Insulin and contraction increase GLUT4 translocation in skeletal muscle via distinct signaling mechanisms. Akt substrate of 160 kDa (AS160) mediates insulin-stimulated GLUT4 translocation in L6 myotubes, presumably through activation of Akt. Using in vivo, in vitro, and in situ methods, insulin, contraction, and the AMP-activated protein kinase (AMPK) activator AICAR all increased AS160 phosphorylation in mouse skeletal muscle. Insulin-stimulated AS160 phosphorylation was fully blunted by wortmannin in vitro and in Akt2 knockout (KO) mice in vivo. In contrast, contraction-stimulated AS160 phosphorylation was only partially decreased by wortmannin and unaffected in Akt2 KO mice, suggesting additional regulatory mechanisms.
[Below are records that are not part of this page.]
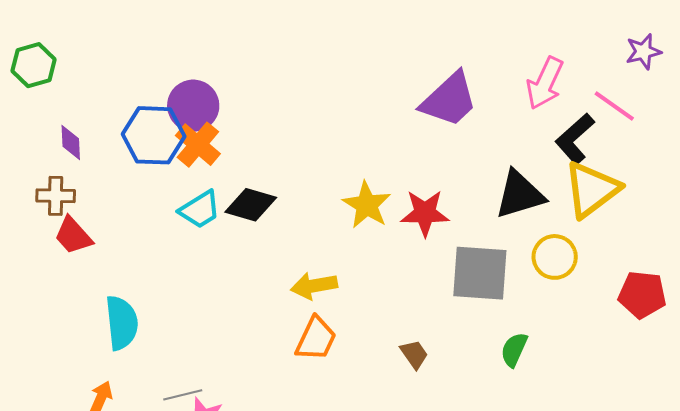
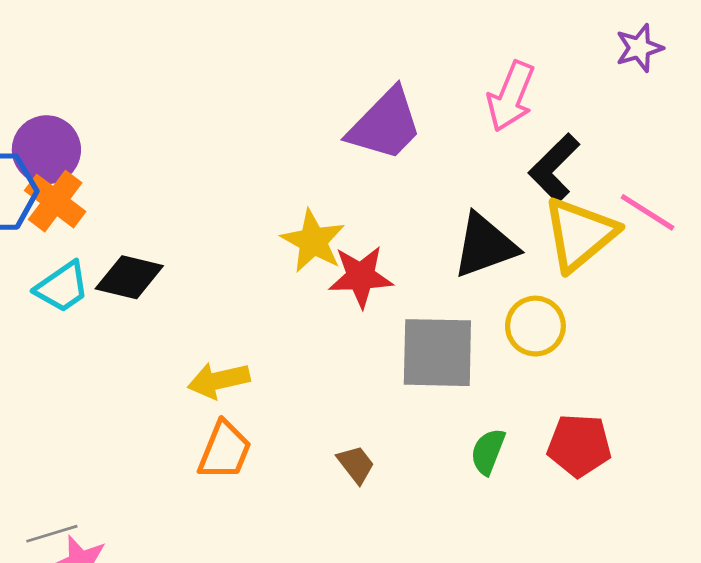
pink line: (614, 106) -> (648, 212), moved
yellow star: (367, 205) -> (313, 241), moved
red pentagon: (642, 295) -> (579, 445), moved

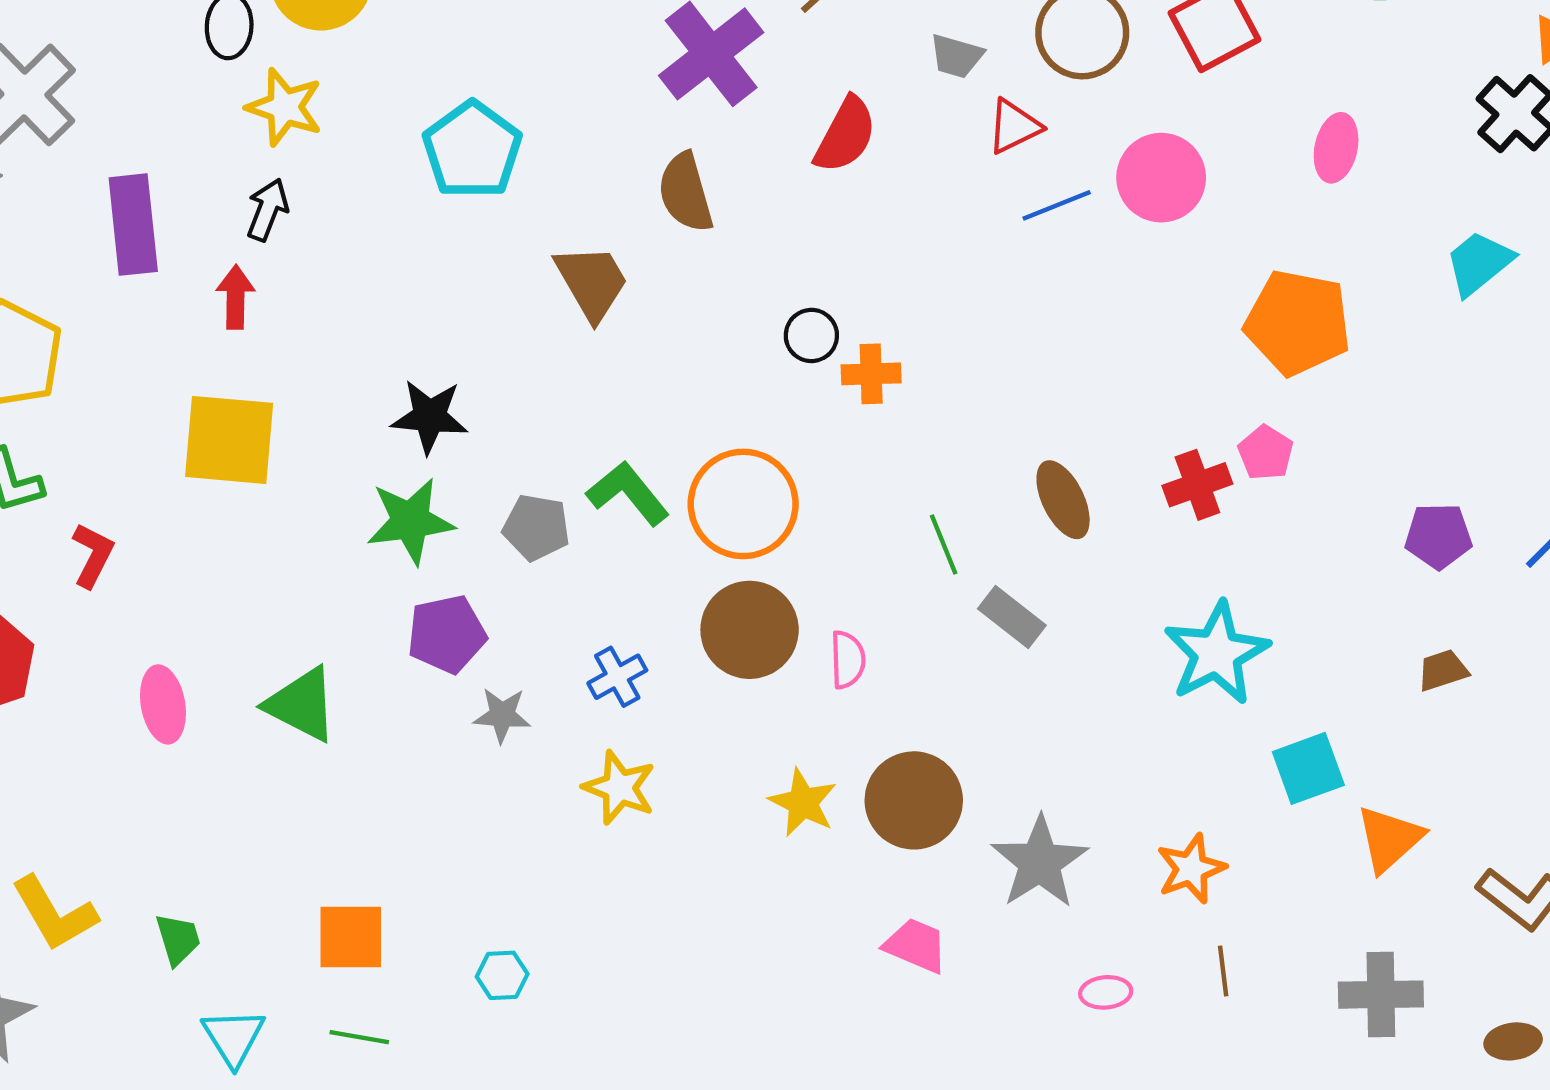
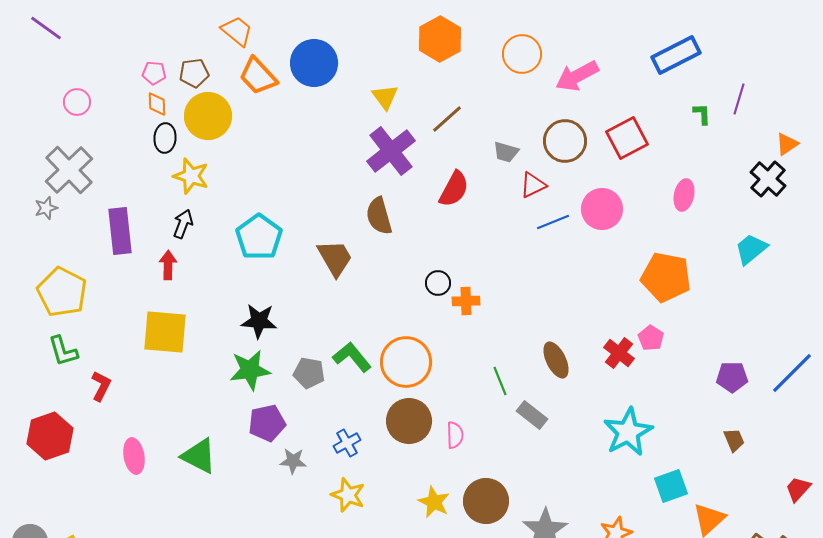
cyan pentagon: (472, 150) -> (259, 237), moved
red cross: (1197, 485) -> (619, 353), turned -32
brown trapezoid: (1443, 670) -> (734, 440), turned 85

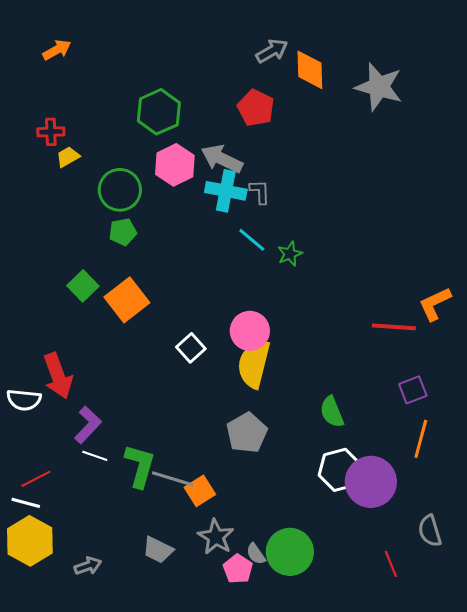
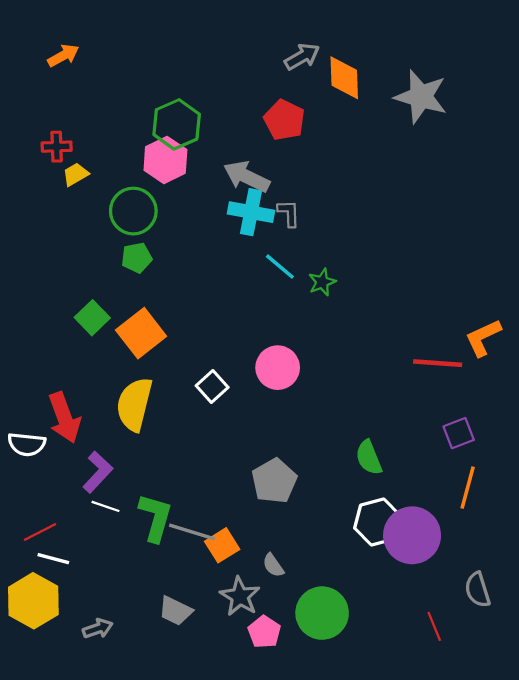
pink hexagon: (175, 165) -> (165, 160), moved
yellow semicircle: (254, 364) -> (134, 404), moved
white line: (26, 503) -> (53, 559), moved
gray semicircle: (256, 554) -> (273, 565), moved

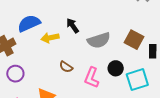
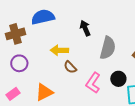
yellow arrow: (50, 38) -> (59, 50), moved
gray semicircle: (99, 40) -> (108, 48), turned -70

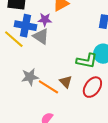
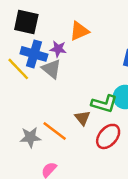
gray star: (30, 77) -> (30, 137), moved
brown triangle: (66, 82) -> (82, 118), moved

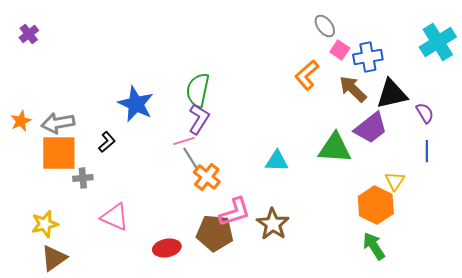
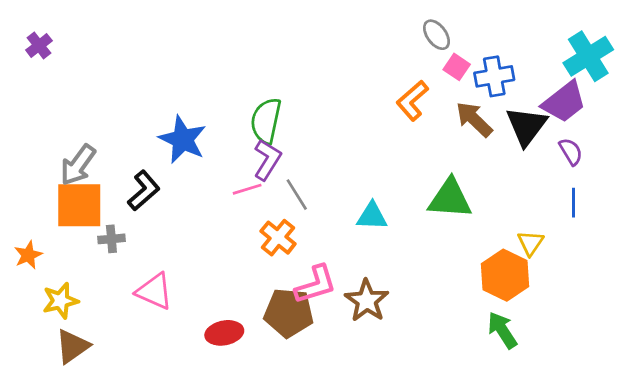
black triangle: (392, 94) -> (526, 126), turned -40
orange star: (21, 121) -> (28, 255), moved
gray arrow: (58, 123) -> (78, 165), turned -44
purple trapezoid: (371, 128) -> (564, 102), moved
black L-shape: (107, 142) -> (144, 191), size x1.4
gray line: (191, 159) -> (297, 195), moved

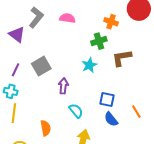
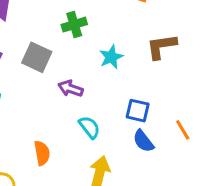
green cross: (99, 41) -> (74, 25), moved
gray square: (41, 66) -> (37, 57), turned -36
purple arrow: (63, 86) -> (70, 88), turned -77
To determine if AMPK mediates AS160 signaling, we used AMPK alpha2-inactive (alpha2i) transgenic mice. AICAR-stimulated AS160 phosphorylation was fully inhibited, whereas contraction-stimulated AS160 phosphorylation was partially reduced in the AMPK alpha2i transgenic mice. Combined AMPK alpha2 and Akt inhibition by wortmannin treatment of AMPK alpha2 transgenic mice did not fully ablate contraction-stimulated AS160 phosphorylation. Maximal insulin, together with either AICAR or contraction, increased AS160 phosphorylation in an additive manner. In conclusion, AS160 may be a point of convergence linking insulin, contraction, and AICAR signaling. While Akt and AMPK alpha2 activities are essential for AS160 phosphorylation by insulin and AICAR, respectively, neither kinase is indispensable for the entire effects of contraction on AS160 phosphorylation.

PMID:
16804077
[PubMed - indexed for MEDLINE]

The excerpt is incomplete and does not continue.